大好物は何かと訊(き)かれたら、即座に答える。
天麩羅(てんぷら)。もとはポルトガル語だそうで、「天麩羅」は苦肉のアテ字と思えるが、さりとて「てんぷら」「テンプラ」では申しわけない気がするので、以下あえて「天ぷら」と書く。要するに私は、表記についてかくも悩むほど天ぷらを愛しているのである。
東京に生まれ育った私は、天ぷらを始めとして「鮨(すし)」「蕎麦(そば)」「鰻(うなぎ)」等(など)の、いわゆる江戸前ファストフードを好む。毎日それらの食い回しでも一向に構わぬほどである。その中でもとりわけ天ぷらが好き、と言うほうが正しい。どれくらい好きかと言えば、毎日天ぷらでも一向に構わぬ。何ならきょうからでもよい。
どうしてこんなに愛しちまったんだろうと悩んだ末、幼時の食生活に思い至った。私の生家は商売をしていたので、家族のほかに従業員や使用人等、大勢が朝晩の食卓を囲んだ。そうした事情ではおかずに手をかけられず、いきおい安くて早くておいしい天ぷらが、三日に一度は供されたのであった。
ただし商家の賄い飯であるから、魚介類などの贅沢(ぜいたく)品はない。
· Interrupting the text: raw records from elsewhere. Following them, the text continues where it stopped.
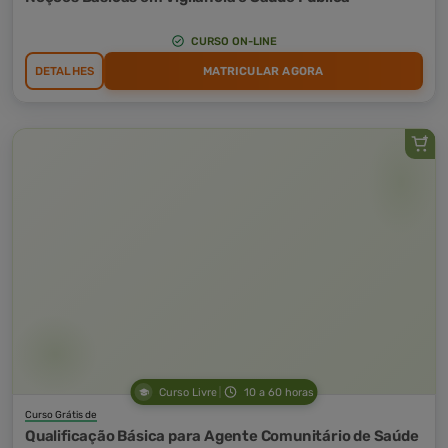
CURSO ON-LINE
DETALHES
MATRICULAR AGORA
Curso Livre
10 a 60 horas
Curso Grátis de
Qualificação Básica para Agente Comunitário de Saúde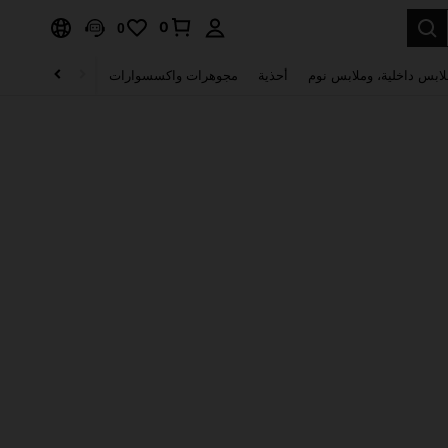
0
0
لابس داخلية، وملابس نوم
أحذية
مجوهرات واكسسوارات
الصحة & الجمال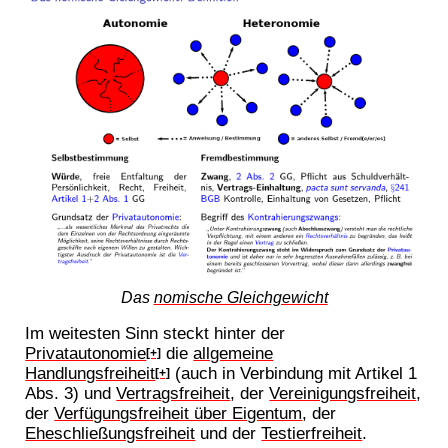
Das
nomische Gleichgewicht
Im weitesten Sinn steckt hinter der
Privatautonomie
die
allgemeine
[+]
Handlungsfreiheit
(auch in Verbindung mit Artikel 1
[+]
Abs. 3) und
Vertragsfreiheit
, der
Vereinigungsfreiheit
,
der
Verfügungsfreiheit über Eigentum
, der
Eheschließungsfreiheit
und der
Testierfreiheit
.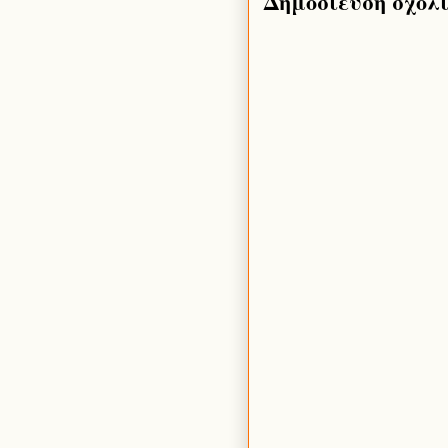
Δημοσίευση σχολ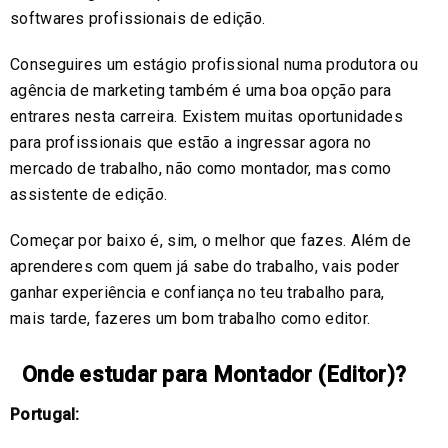
softwares profissionais de edição.
Conseguires um estágio profissional numa produtora ou
agência de marketing também é uma boa opção para
entrares nesta carreira. Existem muitas oportunidades
para profissionais que estão a ingressar agora no
mercado de trabalho, não como montador, mas como
assistente de edição.
Começar por baixo é, sim, o melhor que fazes. Além de
aprenderes com quem já sabe do trabalho, vais poder
ganhar experiência e confiança no teu trabalho para,
mais tarde, fazeres um bom trabalho como editor.
Onde estudar para Montador (Editor)?
Portugal: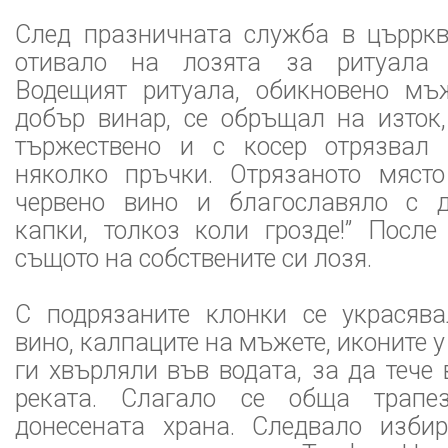
След празничната служба в църркв
отивало на лозята за ритуала 
Водещият ритуала, обикновено мъ
добър винар, се обръщал на изток,
тържествено и с косер отрязвал 
няколко пръчки. Отрязаното мяст
червено вино и благославяло с д
капки, толкоз коли грозде!” После
същото на собствените си лозя.
С подрязаните клонки се украсяв
вино, калпаците на мъжете, иконите 
ги хвърляли във водата, за да тече 
реката. Слагало се обща трапе
донесената храна. Следвало изби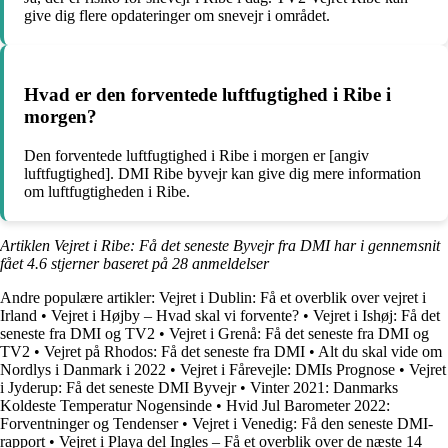
give dig flere opdateringer om snevejr i området.
Hvad er den forventede luftfugtighed i Ribe i
morgen?
Den forventede luftfugtighed i Ribe i morgen er [angiv
luftfugtighed]. DMI Ribe byvejr kan give dig mere information
om luftfugtigheden i Ribe.
Artiklen Vejret i Ribe: Få det seneste Byvejr fra DMI har i gennemsnit
fået
4.6
stjerner baseret på
28
anmeldelser
Andre populære artikler:
Vejret i Dublin: Få et overblik over vejret i
Irland
•
Vejret i Højby – Hvad skal vi forvente?
•
Vejret i Ishøj: Få det
seneste fra DMI og TV2
•
Vejret i Grenå: Få det seneste fra DMI og
TV2
•
Vejret på Rhodos: Få det seneste fra DMI
•
Alt du skal vide om
Nordlys i Danmark i 2022
•
Vejret i Fårevejle: DMIs Prognose
•
Vejret
i Jyderup: Få det seneste DMI Byvejr
•
Vinter 2021: Danmarks
Koldeste Temperatur Nogensinde
•
Hvid Jul Barometer 2022:
Forventninger og Tendenser
•
Vejret i Venedig: Få den seneste DMI-
rapport
•
Vejret i Playa del Ingles – Få et overblik over de næste 14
大根おろしだの天つゆだのと手間もかけられぬ。つまり野菜ばかりの精進揚げを生醬油(きじょうゆ)で食うのである。
どうやら幼いころの食生活は一生を支配するらしい。よって今日でもわが家の作法は精進揚げを基本とし、塩か生醬油で食す。仏は喜ぶ。
三日も間があくと飢餓感を覚える。天ぷら飢饉(ききん)である。そうした場合は応急処置として買い食いをするほかはないが、スーパーのお惣菜(そうざい)コーナーにはなぜか満足できる天ぷらがなく、蕎麦屋の暖簾(のれん)をくぐって天ぷら蕎麦もしくは天丼を食う。緊急であれば立ち食い蕎麦でもよい。すなわち天ぷらは、揚げ立てでなければならぬのである。
ところで、今ふと思い出したのだが、かつてこんなことがあった。
若い時分にレストランでアルバイトをしていたころ、夕方の賄い飯にきまって天ぷらが出た。しかし、その天ぷらは天ぷらではなかった。関西出身のコックが天ぷらと称するのは、いわゆる薩摩(さつま)揚げだったのである。今はどうか知らぬが、かれこれ五十年前のその当時、関西で天ぷらと言えば一般的に薩摩揚げをさしたらしい。
べつに薩摩揚げが嫌いなわけではない。いまだ薩摩に恨みがあるわけでもない。ただ、東京における薩摩揚げのキャラクターはあくまでおでんの具であって、毎日の賄い飯のおかずにするほど偉くはないのである。関西から来たコックは、よほど「天ぷら」を愛していたのであろう。ただし、人ちがいであった。